Task brief >> Once the line containing "Островская, И. В." is found in the records below, return it and each following line exactly, up to and including the line containing "пособие / И.", and nothing else.

Source information Block Start

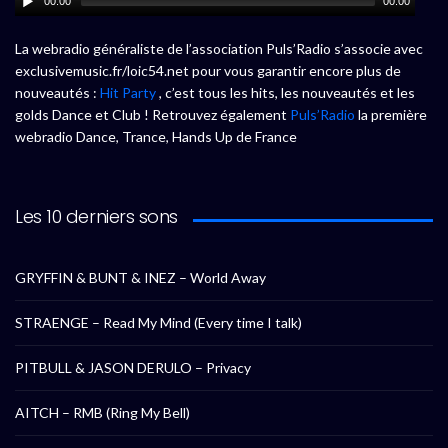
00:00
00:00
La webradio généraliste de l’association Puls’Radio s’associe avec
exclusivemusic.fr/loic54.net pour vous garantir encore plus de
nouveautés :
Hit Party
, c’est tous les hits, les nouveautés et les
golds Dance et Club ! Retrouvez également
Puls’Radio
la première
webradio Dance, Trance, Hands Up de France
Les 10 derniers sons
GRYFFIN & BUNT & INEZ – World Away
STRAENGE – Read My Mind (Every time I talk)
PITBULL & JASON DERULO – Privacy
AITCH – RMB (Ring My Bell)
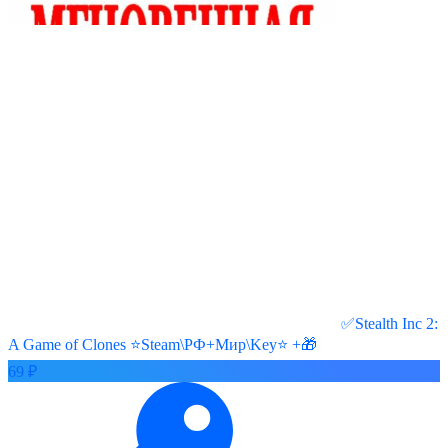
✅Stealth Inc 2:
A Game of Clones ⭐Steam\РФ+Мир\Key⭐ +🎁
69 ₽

Source information Block End
Source information Block Start

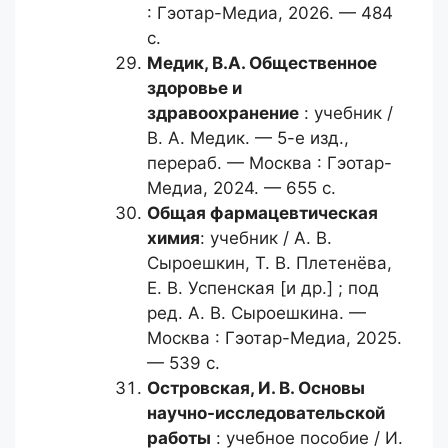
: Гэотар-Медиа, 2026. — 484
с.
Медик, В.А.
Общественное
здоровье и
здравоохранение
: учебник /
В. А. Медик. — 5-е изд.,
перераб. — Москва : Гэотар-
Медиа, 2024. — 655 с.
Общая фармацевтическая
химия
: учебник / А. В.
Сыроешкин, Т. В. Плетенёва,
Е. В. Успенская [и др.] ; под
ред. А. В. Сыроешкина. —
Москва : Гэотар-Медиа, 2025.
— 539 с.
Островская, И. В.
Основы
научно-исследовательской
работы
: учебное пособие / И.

Source information Block End

Exercise result >>
Островская, И. В.
Основы
научно-исследовательской
работы
: учебное пособие / И.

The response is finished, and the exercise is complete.